Nel dettaglio si tratta di iniziative (non puntuali, ma sistematiche e incatenate alle altre azioni per la partecipazione civica attuate dalle varie comunità) atte a incrementare la consapevolezza dei tecnici e della popolazione verso le tematiche della gestione del verde urbano e, contestualmente, ad aumentare il "senso di possesso" da parte della cittadinanza sulle aree verdi: in un certo senso sussiste la possibilità (così come avviene in generale per la partecipazione) di sfruttare il Nimby volgendolo a favore dello sviluppo, tramite l'instaurazione appunto di un "senso di possesso" sugli spazi pubblici, in direzione dei quali potrebbe essere indirizzata la volontà del cittadino di "difendere il proprio giardino": e questo "proprio giardino" diventerebbe, in questa prospettiva, lo spazio pubblico.

Essendo la materia ancora sperimentale, sussiste tuttora un disaccordo tra gli esperti sul modo in cui giungere a questo obiettivo: tra gli altri appare convincente, comunque, il percorso suggerito da Ann Van Herzele del dipartimento di ecologia umana dell'università di Bruxelles (uno dei principali esperti europei in materia), che tramite azioni per la partecipazione del verde sostiene che è possibile giungere all'instaurazione di questo citato senso di possesso da parte dei cittadini sullo spazio pubblico (chiamato sense of ownership) e che ciò è realizzabile tramite percorsi di educazione reciproca e permanente tra cittadini, tecnici e altri stakeholders: nozioni di botanica e di ecologia possono essere estese alla popolazione comune, che contestualmente può edurre i tecnici su quali parti del territorio siano da essi considerate più importanti, e i motivi che sostengono questa posizione.

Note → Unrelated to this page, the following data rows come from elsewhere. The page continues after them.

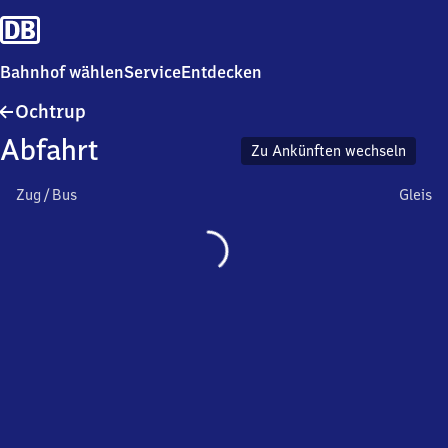
Bahnhof wählen
Service
Entdecken
Ochtrup
Ochtrup
Abfahrt
Zu Ankünften wechseln
Zug / Bus
Gleis
Wird
geladen…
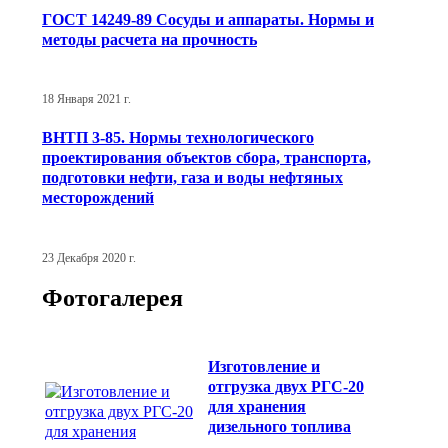
ГОСТ 14249-89 Сосуды и аппараты. Нормы и
методы расчета на прочность
18 Января 2021 г.
ВНТП 3-85. Нормы технологического
проектирования объектов сбора, транспорта,
подготовки нефти, газа и воды нефтяных
месторождений
23 Декабря 2020 г.
Фотогалерея
Изготовление и
отгрузка двух РГС-20
для хранения
дизельного топлива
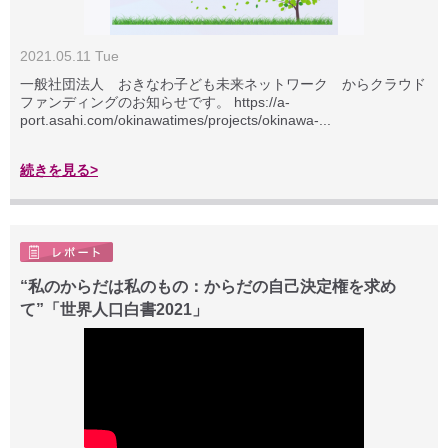
2021.05.11 Tue
一般社団法人 おきなわ子ども未来ネットワーク からクラウド
ファンディングのお知らせです。 https://a-
port.asahi.com/okinawatimes/projects/okinawa-...
続きを見る>
“私のからだは私のもの：からだの自己決定権を求め
て”「世界人口白書2021」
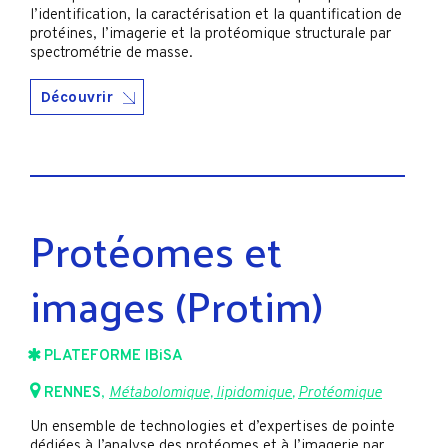
l’identification, la caractérisation et la quantification de
protéines, l’imagerie et la protéomique structurale par
spectrométrie de masse.
Découvrir
Protéomes et
images (Protim)
PLATEFORME IBiSA
RENNES
,
Métabolomique, lipidomique
,
Protéomique
Un ensemble de technologies et d’expertises de pointe
dédiées à l’analyse des protéomes et à l’imagerie par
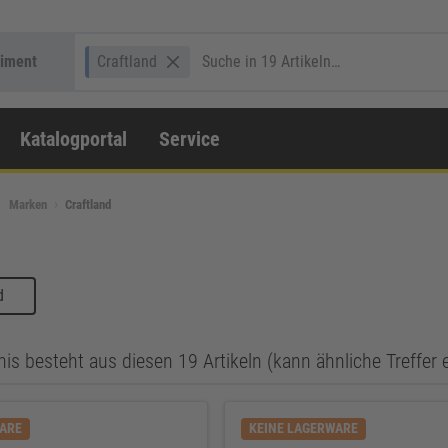
timent
Craftland
Katalogportal
Service
Marken
Craftland
d
is besteht aus diesen 19 Artikeln (kann ähnliche Treffer 
WARE
KEINE LAGERWARE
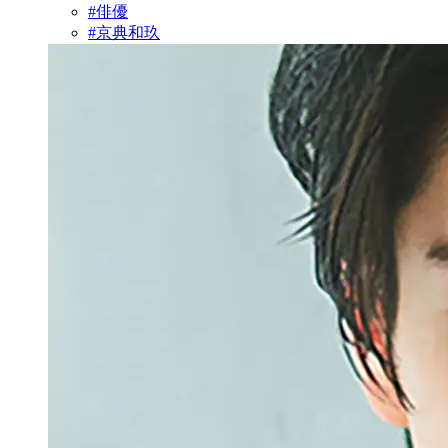
#俳優
#京典和玖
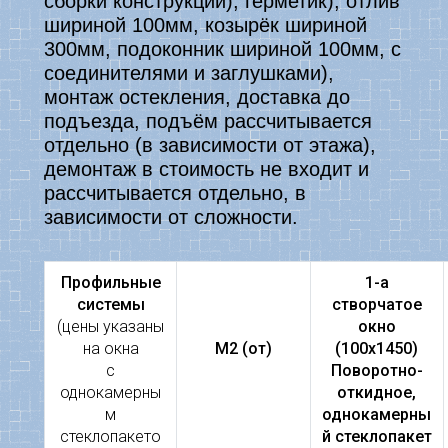
сборки конструкции), герметик), отлив
шириной 100мм, козырёк шириной
300мм, подоконник шириной 100мм, с
соединителями и заглушками),
монтаж остекления, доставка до
подъезда, подъём рассчитывается
отдельно (в зависимости от этажа),
демонтаж в стоимость не входит и
рассчитывается отдельно, в
зависимости от сложности.
Профильные
1-а
системы
створчатое
(цены указаны
окно
на окна
М2 (от)
(100х1450)
с
Поворотно-
однокамерны
откидное,
м
однокамерны
стеклопакето
й с
теклопакет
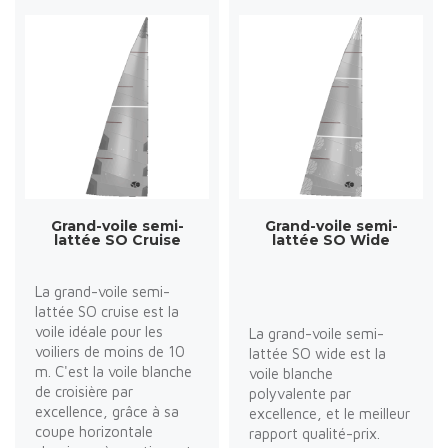
Grand-voile semi-
Grand-voile semi-
lattée SO Cruise
lattée SO Wide
La grand-voile semi-
lattée SO cruise est la
voile idéale pour les
La grand-voile semi-
voiliers de moins de 10
lattée SO wide est la
m. C'est la voile blanche
voile blanche
de croisière par
polyvalente par
excellence, grâce à sa
excellence, et le meilleur
coupe horizontale
rapport qualité-prix.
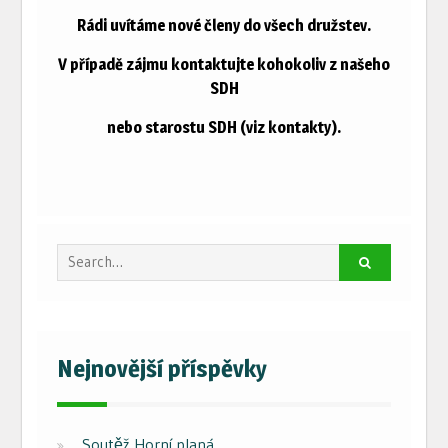
Rádi uvítáme nové členy do všech družstev.
V případě zájmu kontaktujte kohokoliv z našeho
SDH
nebo starostu SDH (viz kontakty).
Search
for:
Nejnovější příspěvky
Soutěž Horní planá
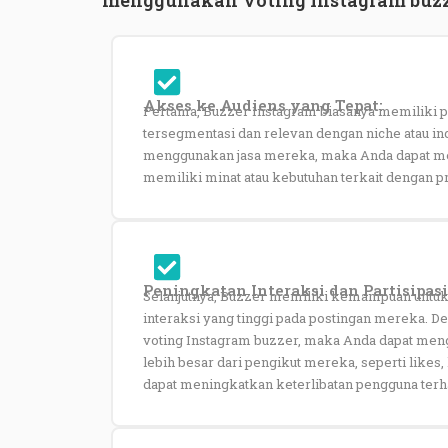
Akses ke Audiens yang Tepat:
Pertama, Buzzer Instagram biasanya memiliki p
tersegmentasi dan relevan dengan niche atau ind
menggunakan jasa mereka, maka Anda dapat me
memiliki minat atau kebutuhan terkait dengan p
Peningkatan Interaksi dan Partisipasi
Selanjutnya, Buzzer memiliki kemampuan untuk
interaksi yang tinggi pada postingan mereka. 
voting Instagram buzzer, maka Anda dapat me
lebih besar dari pengikut mereka, seperti likes
dapat meningkatkan keterlibatan pengguna ter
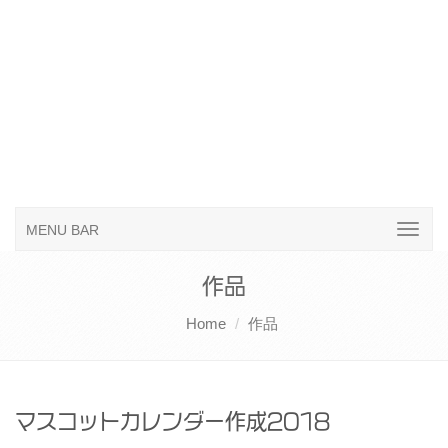
MENU BAR
作品
Home
作品
マスコットカレンダー作成2018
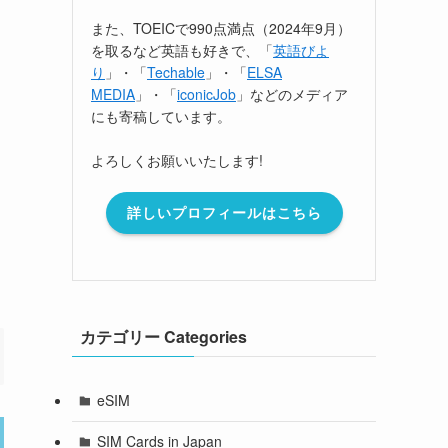
また、TOEICで990点満点（2024年9月）
を取るなど英語も好きで、「
英語びよ
り
」・「
Techable
」・「
ELSA
MEDIA
」・「
iconicJob
」などのメディア
にも寄稿しています。
よろしくお願いいたします!
し
詳しいプロフィールはこちら
カテゴリー Categories
eSIM
SIM Cards in Japan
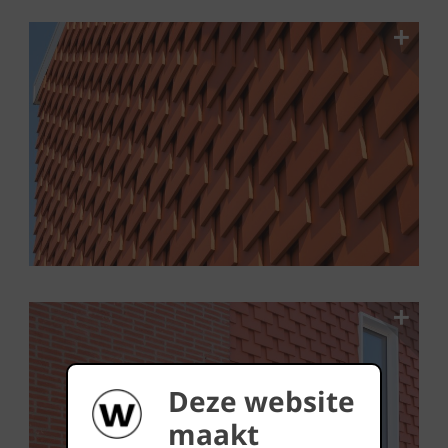
Deze website
maakt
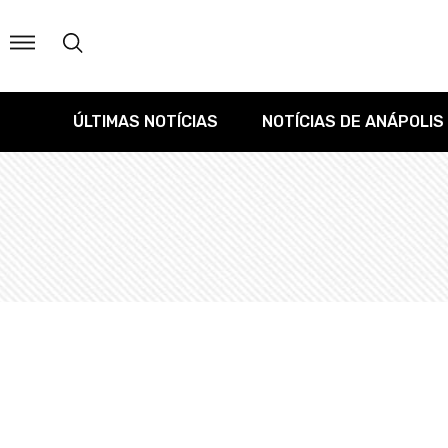
ÚLTIMAS NOTÍCIAS
NOTÍCIAS DE ANÁPOLIS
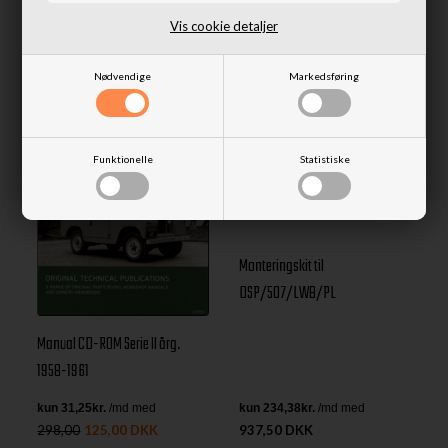
Vis cookie detaljer
Nødvendige
Markedsføring
- 58%
Funktionelle
Statistiske
Monteringskit til
DSP/507/LWB/PL
Manual CD-ROM Serie II årg.
1958-1961
298,00
125,00 DKK
937,50 DKK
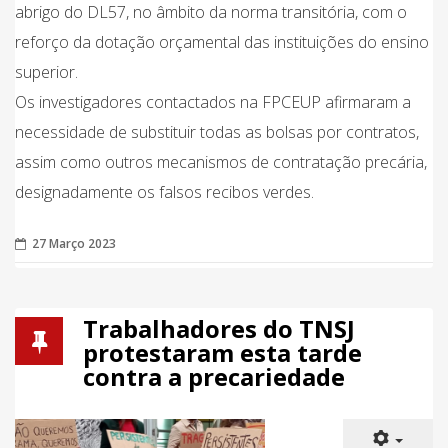
abrigo do DL57, no âmbito da norma transitória, com o
reforço da dotação orçamental das instituições do ensino
superior.
Os investigadores contactados na FPCEUP afirmaram a
necessidade de substituir todas as bolsas por contratos,
assim como outros mecanismos de contratação precária,
designadamente os falsos recibos verdes.
27 Março 2023
Trabalhadores do TNSJ
protestaram esta tarde
contra a precariedade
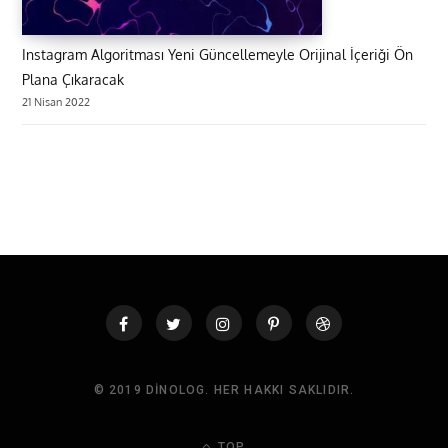
Instagram Algoritması Yeni Güncellemeyle Orijinal İçeriği Ön
Plana Çıkaracak
21 Nisan 2022
© 2019 DINOLOG. HER HAKKI SAKLIDIR.
TOP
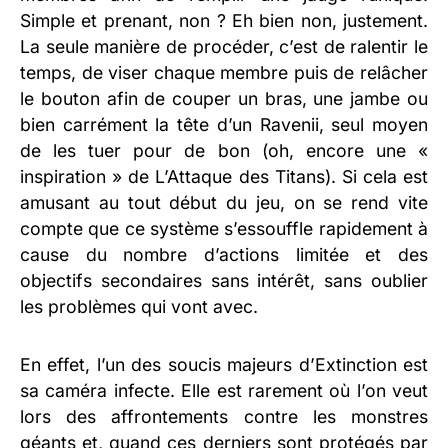
Simple et prenant, non ? Eh bien non, justement.
La seule manière de procéder, c’est de ralentir le
temps, de viser chaque membre puis de relâcher
le bouton afin de couper un bras, une jambe ou
bien carrément la tête d’un Ravenii, seul moyen
de les tuer pour de bon (oh, encore une «
inspiration » de L’Attaque des Titans). Si cela est
amusant au tout début du jeu, on se rend vite
compte que ce système s’essouffle rapidement à
cause du nombre d’actions limitée et des
objectifs secondaires sans intérêt, sans oublier
les problèmes qui vont avec.
En effet, l’un des soucis majeurs d’Extinction est
sa caméra infecte. Elle est rarement où l’on veut
lors des affrontements contre les monstres
géants et, quand ces derniers sont protégés par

In generale, si tratta di iniziative partecipative che puntino ad una migliore e più integrata consapevolezza del territorio nei vari aspetti e dai vari punti di vista, che ovviamente può (e deve) avere insita anche una condivisione delle tematiche e degli obiettivi di sostenibilità, e che può anche essere di grande utilità non solo per un migliore e più sostenibile assestamento delle aree verdi urbane e suburbane, ma anche per evolvere il rapporto dei cittadini con le "proprie" alberature stradali, sia nel momento del loro impianto, sia di quello della loro vita (ad esempio per la vigilanza su di essi e quindi per le segnalazioni agli uffici competenti della varie criticità), sia della loro morte.